| p implant | |
| Étonogestrel | 68 mg |
Ce médicament est un implant (petit bâtonnet non biodégradable inséré sous la peau) et renferme une hormone proche de la progestérone.
Il est utilisé comme contraceptif d'action prolongée : le progestatif est libéré progressivement dans le sang et permet de bloquer l'ovulation tant que l'implant est présent dans l'organisme. Les études disponibles montrent une efficacité contraceptive de 100 %.
accident thromboembolique (phlébite, embolie pulmonaire...) en évolution,
certains cancers du sein ou de l'utérus,
saignement génital (l'origine de ce saignement doit être déterminée par des examens avant la mise en route du traitement),
maladie grave du foie,
grossesse.
Un examen médical est nécessaire avant et 3 mois après la mise en place de cet implant, particulièrement en cas d'antécédents d'accidents thromboemboliques, de diabète, d'augmentation de la tension artérielle.
Comme pour les autres contraceptifs progestatifs, les troubles des règles sont fréquents : cycles irréguliers, saignements prolongés. Cet inconvénient possible doit être pris en compte avant d'envisager ce mode de contraception.
L'arrêt d'un tabagisme éventuel est recommandé chez les femmes qui suivent un traitement hormonal, du fait d'une augmentation possible du risque cardiovasculaire.

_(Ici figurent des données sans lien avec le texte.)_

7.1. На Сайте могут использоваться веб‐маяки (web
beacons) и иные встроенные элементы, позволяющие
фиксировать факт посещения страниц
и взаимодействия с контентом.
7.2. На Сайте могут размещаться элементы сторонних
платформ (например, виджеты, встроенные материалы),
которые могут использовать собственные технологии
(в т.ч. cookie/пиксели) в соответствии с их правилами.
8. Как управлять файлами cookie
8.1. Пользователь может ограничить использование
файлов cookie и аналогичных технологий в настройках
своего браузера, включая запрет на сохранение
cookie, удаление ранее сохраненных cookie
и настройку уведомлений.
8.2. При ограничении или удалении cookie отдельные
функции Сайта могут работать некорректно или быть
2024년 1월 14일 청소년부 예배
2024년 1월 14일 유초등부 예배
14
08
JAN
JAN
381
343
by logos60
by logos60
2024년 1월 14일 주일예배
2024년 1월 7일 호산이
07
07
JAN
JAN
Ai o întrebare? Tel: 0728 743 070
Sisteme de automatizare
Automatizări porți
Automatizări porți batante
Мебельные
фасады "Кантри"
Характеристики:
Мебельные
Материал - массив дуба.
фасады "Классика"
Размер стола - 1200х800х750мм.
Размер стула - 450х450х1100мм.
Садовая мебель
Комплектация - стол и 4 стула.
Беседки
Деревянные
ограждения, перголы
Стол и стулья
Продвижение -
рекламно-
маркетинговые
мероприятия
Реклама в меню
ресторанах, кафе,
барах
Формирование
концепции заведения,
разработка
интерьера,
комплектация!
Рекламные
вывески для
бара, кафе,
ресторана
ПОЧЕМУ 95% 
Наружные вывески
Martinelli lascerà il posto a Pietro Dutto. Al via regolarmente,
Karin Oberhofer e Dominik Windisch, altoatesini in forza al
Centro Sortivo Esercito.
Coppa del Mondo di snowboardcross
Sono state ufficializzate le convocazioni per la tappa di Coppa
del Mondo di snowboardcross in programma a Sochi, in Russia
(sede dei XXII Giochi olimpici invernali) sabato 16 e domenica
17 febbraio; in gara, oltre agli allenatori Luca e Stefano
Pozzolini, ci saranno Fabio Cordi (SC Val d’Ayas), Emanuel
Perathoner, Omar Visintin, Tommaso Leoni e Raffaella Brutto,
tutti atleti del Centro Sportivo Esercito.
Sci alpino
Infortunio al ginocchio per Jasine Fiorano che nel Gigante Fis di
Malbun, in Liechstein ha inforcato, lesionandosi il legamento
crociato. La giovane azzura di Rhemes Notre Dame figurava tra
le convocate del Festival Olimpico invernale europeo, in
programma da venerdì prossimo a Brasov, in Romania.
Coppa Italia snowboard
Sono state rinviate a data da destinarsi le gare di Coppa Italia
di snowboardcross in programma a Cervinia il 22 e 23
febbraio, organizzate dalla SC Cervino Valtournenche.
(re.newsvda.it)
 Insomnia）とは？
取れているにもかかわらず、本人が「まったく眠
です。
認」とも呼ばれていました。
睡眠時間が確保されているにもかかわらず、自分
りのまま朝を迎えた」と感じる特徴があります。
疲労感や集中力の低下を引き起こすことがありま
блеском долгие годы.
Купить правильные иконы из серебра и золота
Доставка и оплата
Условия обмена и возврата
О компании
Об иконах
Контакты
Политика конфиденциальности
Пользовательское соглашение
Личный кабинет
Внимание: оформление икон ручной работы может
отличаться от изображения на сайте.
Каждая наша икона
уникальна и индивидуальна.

Un alitement prolongé peut nécessiter un retrait prématuré de l'implant.
L'efficacité contraceptive de ce médicament peut être diminuée par la prise conjointe d'un médicament inducteur enzymatique.
Ce médicament n'a pas de raison d'être utilisé pendant la grossesse. Néanmoins, en cas d'implantation chez une femme dont la grossesse était méconnue, les données disponibles ne justifient pas d'inquiétude particulière. Le retrait de l'implant est bien sûr indispensable.
La quantité d'hormone qui passe dans le sang, et donc dans le lait maternel, est très faible ; néanmoins, la pose de cet implant ne se justifie que si une autre contraception locale est impossible.
Cet implant ne peut être posé ou retiré que par un médecin ; il est inséré dans la face interne du bras de la patiente après application d'un anesthésique local.
La période propice à la mise en place est à déterminer avec votre médecin.
Après une période de 3 ans, l'implant doit être obligatoirement changé car la quantité d'étonogestrel résiduelle est insuffisante pour assurer une contraception efficace.
Le plus fréquemment (plus de 5 % utilisatrices) : acné, maux de tête, prise de poids, tension des seins.
Perte de cheveux, troubles de l'humeur, douleurs abdominales, diminution de l'importance ou de la durée des règles, saignement intermittent.
Rarement : hypertension artérielle.
Manifestations locales lors de la mise en place ou du retrait de l'implant : ecchymose, irritation, démangeaisons.